Facebook’s Sheryl Sandberg has been on what appears to be a damage control tour lately.
The chief operating officer is currently touring Europe amid her company’s scandal-ridden public image crisis. While Facebook is dealing with issues ranging from antitrust to election interference, the COO remains one of its most trusted executives.
In between attending “Lean In” meetups, Sandberg’s European trip has so far included multiple public appearances on behalf of Facebook and its commitment to user safety and cooperation with regulators. One of her stops was at this month’s Cannes Lions conference, where she spoke to a packed audience of advertising industry members. As Fast Company noted, while CEO Mark Zuckerberg continues to be riddled with scrutiny, Sandberg’s presence among advertisers has had a much-needed positive reception.

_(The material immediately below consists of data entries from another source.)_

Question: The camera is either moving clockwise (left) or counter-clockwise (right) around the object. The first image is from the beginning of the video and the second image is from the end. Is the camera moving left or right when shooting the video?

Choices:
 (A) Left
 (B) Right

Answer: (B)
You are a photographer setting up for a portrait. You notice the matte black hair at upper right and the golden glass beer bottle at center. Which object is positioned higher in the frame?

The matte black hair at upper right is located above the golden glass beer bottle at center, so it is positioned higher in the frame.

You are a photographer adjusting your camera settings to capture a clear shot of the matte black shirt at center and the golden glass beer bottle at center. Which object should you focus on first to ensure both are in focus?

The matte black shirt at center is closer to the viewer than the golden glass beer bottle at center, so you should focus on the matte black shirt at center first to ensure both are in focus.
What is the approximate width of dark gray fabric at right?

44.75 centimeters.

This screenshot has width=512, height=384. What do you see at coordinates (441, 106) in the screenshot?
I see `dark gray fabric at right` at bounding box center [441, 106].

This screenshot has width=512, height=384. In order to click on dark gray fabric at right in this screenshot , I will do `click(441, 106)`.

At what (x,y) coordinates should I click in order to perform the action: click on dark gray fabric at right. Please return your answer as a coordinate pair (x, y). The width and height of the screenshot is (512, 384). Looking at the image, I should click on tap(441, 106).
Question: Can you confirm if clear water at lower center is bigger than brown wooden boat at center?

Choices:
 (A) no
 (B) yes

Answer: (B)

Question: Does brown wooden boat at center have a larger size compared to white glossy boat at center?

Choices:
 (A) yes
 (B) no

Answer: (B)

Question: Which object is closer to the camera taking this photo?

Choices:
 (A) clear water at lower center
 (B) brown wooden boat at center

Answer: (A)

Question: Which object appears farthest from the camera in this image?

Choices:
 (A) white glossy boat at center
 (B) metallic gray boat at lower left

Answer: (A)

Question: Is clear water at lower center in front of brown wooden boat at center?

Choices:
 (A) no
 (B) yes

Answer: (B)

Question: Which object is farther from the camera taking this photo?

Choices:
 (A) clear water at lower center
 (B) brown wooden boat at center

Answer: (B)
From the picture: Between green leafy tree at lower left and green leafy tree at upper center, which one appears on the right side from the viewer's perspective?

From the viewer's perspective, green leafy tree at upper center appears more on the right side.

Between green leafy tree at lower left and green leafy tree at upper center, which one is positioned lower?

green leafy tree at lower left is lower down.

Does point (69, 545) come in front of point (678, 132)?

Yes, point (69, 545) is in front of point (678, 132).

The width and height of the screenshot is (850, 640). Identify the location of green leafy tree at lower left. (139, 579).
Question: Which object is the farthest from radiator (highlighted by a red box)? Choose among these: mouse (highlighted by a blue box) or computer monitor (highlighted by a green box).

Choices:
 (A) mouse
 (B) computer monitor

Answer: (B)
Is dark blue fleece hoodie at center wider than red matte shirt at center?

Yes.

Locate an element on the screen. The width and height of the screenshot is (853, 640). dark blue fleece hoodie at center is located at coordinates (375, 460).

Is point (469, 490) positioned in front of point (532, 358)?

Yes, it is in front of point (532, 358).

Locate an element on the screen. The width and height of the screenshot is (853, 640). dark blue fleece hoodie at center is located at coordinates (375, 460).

“There are things that we missed, we wish we had understood the Russian interference in the U.S. election, we didn’t and we missed it,” Sandberg told Bloomberg’s Caroline Hyde on stage. “We’ve worked hard to get ahead of it, and I think we’ve done much better in the recent EU elections and U.S. midterms. But the fact that this is hard is important because we have a responsibility to people around the world who are using our services. And we have a responsibility, I have a responsibility, to protect that.”
She also added that for the upcoming 2020 election, Facebook plans to be “as prepared as we possibly can.”

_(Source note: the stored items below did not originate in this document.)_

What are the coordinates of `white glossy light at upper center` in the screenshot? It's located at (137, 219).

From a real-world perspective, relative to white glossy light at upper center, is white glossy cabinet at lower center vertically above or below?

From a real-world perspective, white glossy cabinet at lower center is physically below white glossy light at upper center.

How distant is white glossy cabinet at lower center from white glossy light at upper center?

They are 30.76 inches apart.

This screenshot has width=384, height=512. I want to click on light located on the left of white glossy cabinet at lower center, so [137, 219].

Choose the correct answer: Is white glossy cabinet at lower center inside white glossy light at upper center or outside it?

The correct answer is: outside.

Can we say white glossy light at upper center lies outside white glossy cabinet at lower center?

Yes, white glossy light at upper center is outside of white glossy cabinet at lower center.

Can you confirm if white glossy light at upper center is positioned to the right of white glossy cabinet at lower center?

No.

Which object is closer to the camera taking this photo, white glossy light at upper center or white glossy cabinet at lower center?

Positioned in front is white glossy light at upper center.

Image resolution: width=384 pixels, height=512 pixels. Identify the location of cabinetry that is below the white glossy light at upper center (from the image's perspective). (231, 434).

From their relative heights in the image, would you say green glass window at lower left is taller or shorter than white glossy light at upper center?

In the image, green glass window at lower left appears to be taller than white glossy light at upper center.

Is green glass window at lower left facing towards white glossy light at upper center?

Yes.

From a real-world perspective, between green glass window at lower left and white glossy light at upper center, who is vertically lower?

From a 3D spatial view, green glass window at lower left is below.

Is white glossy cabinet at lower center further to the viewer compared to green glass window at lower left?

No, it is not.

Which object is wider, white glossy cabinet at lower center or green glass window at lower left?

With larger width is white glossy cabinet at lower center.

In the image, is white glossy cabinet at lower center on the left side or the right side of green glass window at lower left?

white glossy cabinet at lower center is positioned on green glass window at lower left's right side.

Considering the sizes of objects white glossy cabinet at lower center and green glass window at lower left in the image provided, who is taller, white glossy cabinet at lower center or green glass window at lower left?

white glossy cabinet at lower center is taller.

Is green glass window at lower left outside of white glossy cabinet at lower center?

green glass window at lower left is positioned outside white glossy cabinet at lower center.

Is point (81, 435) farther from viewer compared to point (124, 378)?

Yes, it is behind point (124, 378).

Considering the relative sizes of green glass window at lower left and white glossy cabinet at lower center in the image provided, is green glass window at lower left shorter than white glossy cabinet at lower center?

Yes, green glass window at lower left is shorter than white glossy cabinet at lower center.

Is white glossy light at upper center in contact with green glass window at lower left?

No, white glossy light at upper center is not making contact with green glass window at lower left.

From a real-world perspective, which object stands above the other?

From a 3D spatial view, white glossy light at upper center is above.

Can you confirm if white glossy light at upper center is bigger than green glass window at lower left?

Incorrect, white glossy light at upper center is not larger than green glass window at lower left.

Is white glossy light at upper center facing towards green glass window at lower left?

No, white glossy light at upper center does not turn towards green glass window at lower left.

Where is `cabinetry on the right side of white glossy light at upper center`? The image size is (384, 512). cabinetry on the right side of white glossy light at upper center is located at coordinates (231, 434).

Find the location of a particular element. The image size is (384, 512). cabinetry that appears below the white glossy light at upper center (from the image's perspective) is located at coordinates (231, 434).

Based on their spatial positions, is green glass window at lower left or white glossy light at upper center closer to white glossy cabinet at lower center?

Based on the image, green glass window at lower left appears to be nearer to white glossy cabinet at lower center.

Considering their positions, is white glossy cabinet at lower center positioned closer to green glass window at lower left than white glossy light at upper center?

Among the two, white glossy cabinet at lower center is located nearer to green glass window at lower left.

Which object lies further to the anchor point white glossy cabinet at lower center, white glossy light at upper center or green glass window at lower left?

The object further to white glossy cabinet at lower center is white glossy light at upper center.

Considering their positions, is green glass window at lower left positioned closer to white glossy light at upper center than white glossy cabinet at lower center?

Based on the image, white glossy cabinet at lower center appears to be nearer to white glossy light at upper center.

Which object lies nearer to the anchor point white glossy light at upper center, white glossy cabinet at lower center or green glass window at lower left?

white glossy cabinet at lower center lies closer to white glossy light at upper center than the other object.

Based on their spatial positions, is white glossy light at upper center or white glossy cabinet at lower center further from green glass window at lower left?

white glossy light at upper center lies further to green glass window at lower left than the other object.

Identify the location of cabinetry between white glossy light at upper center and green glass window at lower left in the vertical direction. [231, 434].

Sandberg’s next stop was in Italy, where she met with Italian Prime Minister Giuseppe Conte on Wednesday to discuss “how technology is impacting communities around the world,” and specifically working with the Italian government. The visit comes amid the European Union’s mounting pressure on Facebook to overhaul its policies following last year’s Cambridge Analytica scandal, among others.
In a post on her Facebook page, Sandberg wrote that she and Conte also “discussed the challenges facing the internet and our company and what Facebook is doing to keep people safe. We know we have more to do and working with governments around the world is key to making progress.”
While she’s pushed back on proposals to break up Big Tech, Sandberg’s enthusiasm for regulation has helped make her an indispensable ambassador for the company amid tension with governments worldwide.